What are the most common prescription medications?
For psoriasis, all patients will be prescribed total emollient therapy (soap substitutes and moisturisers) in combination with topical steroids and something called vitamin D analogues such as Dovonex.
Psoriasis patients can also be prescribed something called phototherapy which is an artificial form of sunlight carried out in Dermatology departments 3 times per week for 6-8 weeks. There are also tablets and injection medications available to treat psoriasis and which are only available from hospital-based consultant dermatologists.
The mainstay treatment for eczema patients are total emollient therapies with topical steroids and sometimes occlusion dressings. Research is ongoing at the moment looking at medications to treat patients with chronic eczema.
Does the sun help these conditions?
Dermatologists prescribe an artificial form of sunlight to treat psoriasis. This a controlled measured form of UVA or UVB that is safe to use.
UV light suppresses the immune system of the skin and temporarily relieves psoriasis. However, if we expose our skin to too much UVL it can cause skin cancer.
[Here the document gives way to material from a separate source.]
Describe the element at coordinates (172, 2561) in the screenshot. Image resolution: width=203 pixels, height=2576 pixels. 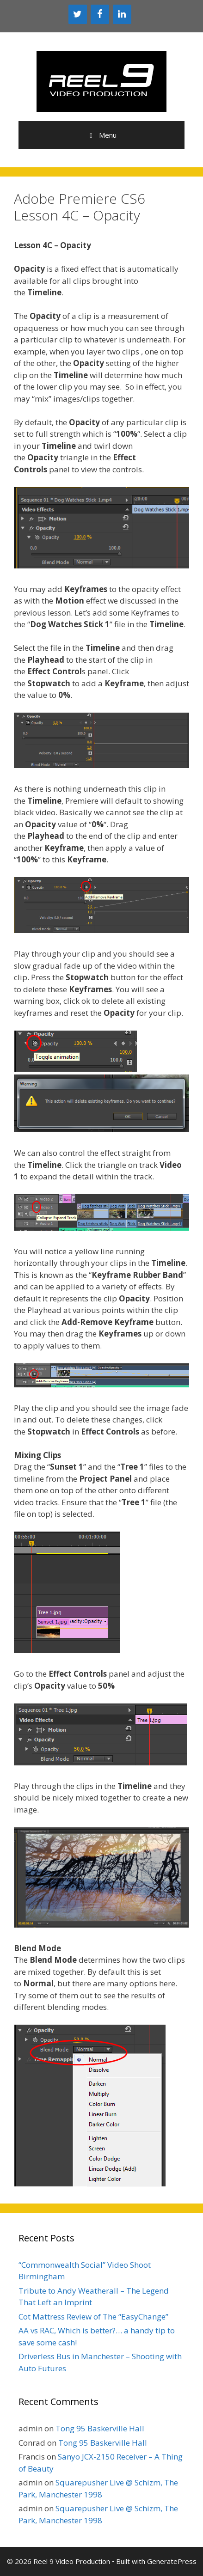 I see `GeneratePress` at that location.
Are there any myths associated with both diseases?
There are 2 common myths around psoriasis and eczema. Firstly these skin conditions are not contagious and secondly, we have no quick fix cure for these skin diseases.
They are chronic in nature and most of the effective treatments involve rubbing in topical therapies for elongated periods of time. It’s important to link in with your health care professional and to seek advice form good online sources such as www.irishskin.ie and www.bad.co.uk.